Book Scanning

I mentioned this on Twitter a couple of times over the past week and it seemed to generate a fair amount of interest. I figured a blog post would clear things up.

A number of months ago, I bought myself a Canon P-150 scanner (Amazon.co.uk) for scanning letters, receipts and so on. I found it rather addictive in a weird sort of way and since then have progressively moved to being completely paperless.

Being Paperless

My paperless workflow isn't that complex, really. It's based on being an Evernote premium subscriber. I scan pieces of paper and I put it in a notebook. For business receipts, I have one notebook for each financial year and a notebook called "Personal Archive" where everything else goes. When I want something, I search for it. It's very Gmail-inspired, and the Gmail approach has worked well for me for years now.

ARCHIVE ALL THE THINGS!

Since I've been on this road, I realised that there's essentially no limit to the stuff I can archive in Evernote in case I ever need it again. It's out of sight and it's retrievable by search. Evernote is increasingly becoming the 'fourth service' behind Twitter, Facebook and Instapaper for apps to share to. Here are some other routes for data into my Evernote.

I already wrote in detail about my Web-to-Evernote workflow. I've been using Pocket recently instead of Instapaper but sharing to Evernote is also supported there, so the workflow still works.

PDFs that I download in Safari are just opened directly in Evernote.

When I'm on the go, I've come to rely on Readdle's Scanner Pro iPhone app. Scanner Pro can snap a piece of paper, correct the keystoning effect and send the document to Evernote in a few taps. It's how I get rid of paper on the go.

I like Podcasts and, while they're mostly ephemeral, occasionally there are ones that I'll want to keep. I use Instacast on my iPhone to subscribe and listen to podcasts. Instacast supports "Open In" as a mechanism to send the downloaded audio file elsewhere. Opening a large MP3 file in Evernote on iOS just about works. Occasionally, the app will freak out if the file is large. As awesome as Evernote search is, they can't yet index the audio inside an MP3 file. For podcasts, I'll also add the title and episode text to the body of the note.

You Can't Beat the Smell of New Bits

As you probably know if you're a regular reader of this blog, I'm the kind of person who likes to push ideas as far as they can go. So now, I'm thinking: "what if everything went into Evernote?". I'm a big fan of eBooks, having owned a Kindle for many years, so I started wondering whether I could use my scan-to-Evernote workflow to convert my paper books into eBooks.

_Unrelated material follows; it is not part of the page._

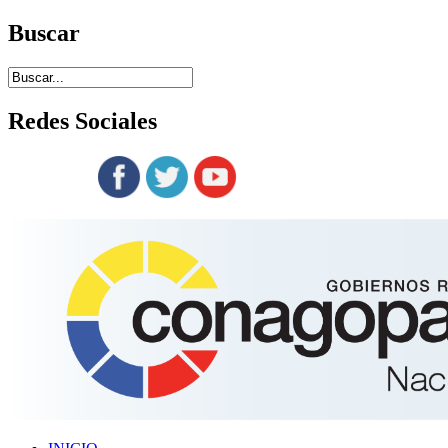
Buscar
Redes
Sociales
Siguenos en:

My first test was with a copy of Ground Control by Anna Minton which, by virtue of a 1-click accident, I had two copies of. I used a Stanley knife to cut the pages out and feed them into the Canon scanner. That worked well enough but the Stanley knife made quite a ragged cut on the binding edge of the paper. As a result, the pages tended to catch on each other and mis-feed through the scanner. This led to the scan taking a while.

My next try was with a copy of Nicholas Negroponte's "Being Digital" (ironically not available on Kindle). This time, I used a modelling scalpel to cut the pages out of the book. This was much more successful in creating a clean cut down the spine of the book. In scanning "Being Digital", I ended up with about three mis-feeds in the entire book.

Because the Canon P-150 scanner is a multi-page feeder scanner that scans both sides in one pass, the process was painless to scan the entire stack of pages. It's not quite as simple as putting the book in the scanner and walking away - the hopper isn't big enough to take the whole book - but it didn't take that long to scan the book in batches of about 25 pages.

The result being that, armed with a £200 scanner, a scalpel and a steel rule, I can turn a book from paper to digital in about 20 minutes. That's a pretty cool capability.

It was not my intent to take a paper book and turn it into a functional ePub file. All I wanted to do was make my book portable and readable on my iPad alongside all my Kindle books. That kind of precision book scanning to extract usable text definitely requires more advanced OCR software than I have at my disposal. Unless the book is absolutely not available digitally, it would probably be a better use of time and money to just re-buy it as an eBook.

The resulting book file was around 40MB in size, scanned at 200dpi. I dropped it in Evernote and synced it to my devices, where I was able to open it in the Kindle app and read it.

Scanned book in Kindle

I have also uploaded a couple of pages from the book to give you an idea of the quality. Download: Being Digital Sample PDF.